A histogram divides sample values into many intervals and represents the frequency of data values in each interval with a bar.
An individual value plot displays the individual values in the sample. Each circle represents one observation. An individual value plot is especially useful when you have relatively few observations and when you also need to assess the effect of each observation.
Minitab displays an individual value plot only when you take only one resample. Minitab displays both the original data and the resample data.
The number of resamples is the number of times Minitab takes a random sample with replacement from your original data set. Usually, a large number of resamples works best. The sample size for each resample is equal to the sample size of the original data set. The number of resamples equals the number of observations on the histogram.
The average is the sum of all the differences in means of the bootstrapping sample divided by the number of resamples.
Minitab displays two different values for the difference in means, the difference of the observed samples and the difference of the bootstrap distribution (Average). Both these values are an estimate of the difference in population means and will usually be similar. If there is a large difference between these two values, you should increase the sample size of your original sample.
Because the average is based on sample data and not the entire population, it is unlikely that the average equals the difference in population means. To better estimate the difference in population means, use the confidence interval.
The standard deviation is the most common measure of dispersion, or how spread out the data are about the mean. The symbol σ (sigma) is often used to represent the standard deviation of a population, while s is used to represent the standard deviation of a sample. Variation that is random or natural to a process is often referred to as noise. Because the standard deviation is in the same units as the data, it is usually easier to interpret than the variance.
The standard deviation of the bootstrap samples (also known as the bootstrap standard error) is an estimate of the standard deviation of the sampling distribution of the difference in means.
Use the standard deviation to determine how spread out the differences from the bootstrap sample are from the overall mean of the differences. A higher standard deviation value indicates greater spread in the differences. A good rule of thumb for a normal distribution is that approximately 68% of the values fall within one standard deviation of the overall mean of the differences, 95% of the values fall within two standard deviations, and 99.7% of the values fall within three standard deviations.
Use the standard deviation of the bootstrap samples to determine how precisely the differences from the bootstrap sample estimate the population difference in means.
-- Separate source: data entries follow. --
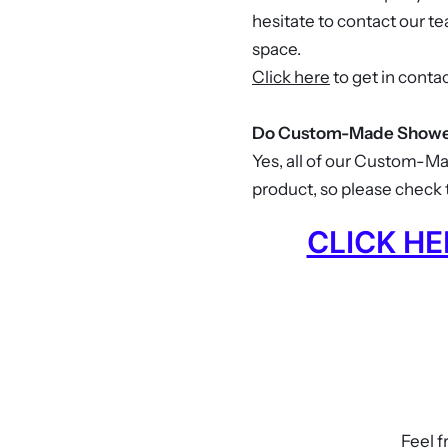
hesitate to contact our t
space.
Click here
to get in contac
Do Custom-Made Shower
Yes, all of our Custom-M
product, so please check t
CLICK H
Feel f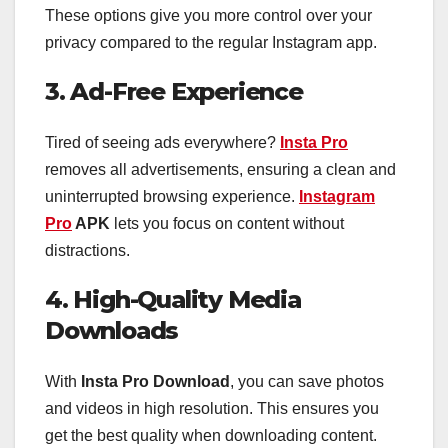
These options give you more control over your
privacy compared to the regular Instagram app.
3. Ad-Free Experience
Tired of seeing ads everywhere?
Insta Pro
removes all advertisements, ensuring a clean and
uninterrupted browsing experience.
Instagram
Pro
APK
lets you focus on content without
distractions.
4. High-Quality Media
Downloads
With
Insta Pro Download
, you can save photos
and videos in high resolution. This ensures you
get the best quality when downloading content.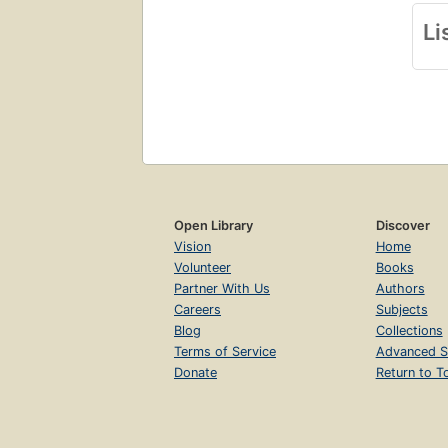
Li
Open Library
Discover
Vision
Home
Volunteer
Books
Partner With Us
Authors
Careers
Subjects
Blog
Collections
Terms of Service
Advanced S
Donate
Return to T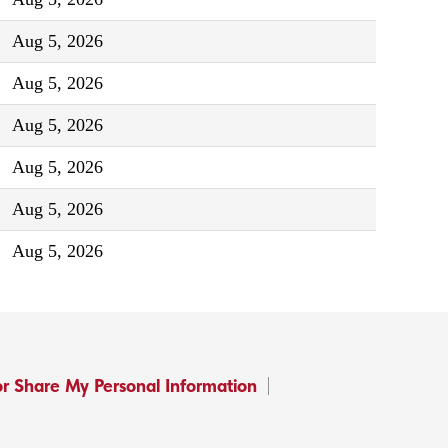
Aug 5, 2026
Aug 5, 2026
Aug 5, 2026
Aug 5, 2026
Aug 5, 2026
Aug 5, 2026
or Share My Personal Information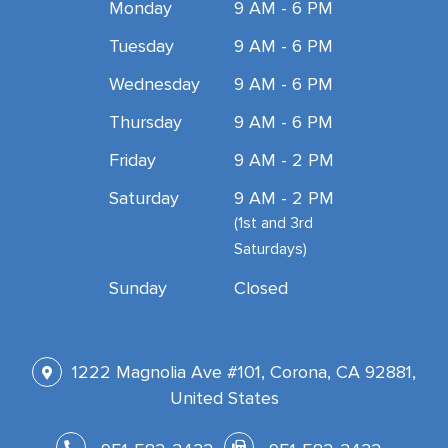
Monday
9 AM - 6 PM
Tuesday
9 AM - 6 PM
Wednesday
9 AM - 6 PM
Thursday
9 AM - 6 PM
Friday
9 AM - 2 PM
Saturday
9 AM - 2 PM
(1st and 3rd
Saturdays)
Sunday
Closed
1222 Magnolia Ave #101, Corona, CA 92881,
United States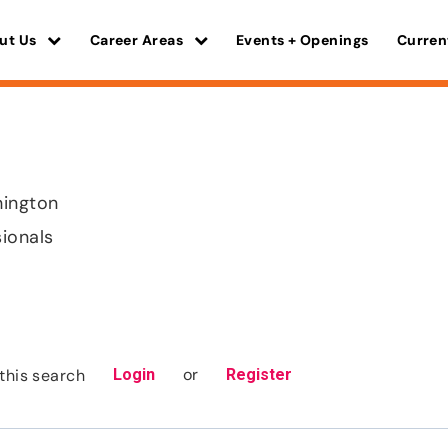
ut Us
Career Areas
Events + Openings
Curren
hington
sionals
or
this search
Login
Register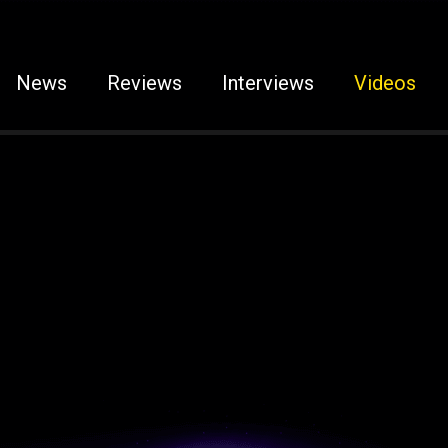
News
Reviews
Interviews
Videos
A smaller value indicates a more precise estimate of the population difference. Usually, a larger standard deviation results in a larger bootstrap standard error and a less precise estimate of the population difference. A larger sample size results in a smaller bootstrap standard error and a more precise estimate of the population difference.
Confidence intervals are based on the sampling distribution of a statistic. If a statistic has no bias as an estimator of a parameter, its sampling distribution is centered at the true value of the parameter. A bootstrapping distribution approximates the sampling distribution of the statistic. Therefore, the middle 95% of values from the bootstrapping distribution provide a 95% confidence interval for the parameter. The confidence interval helps you assess the practical significance of your estimate for the population parameter. Use your specialized knowledge to determine whether the confidence interval includes values that have practical significance for your situation.
Minitab does not calculate the confidence interval when the number of resamples is too small to obtain an accurate confidence interval.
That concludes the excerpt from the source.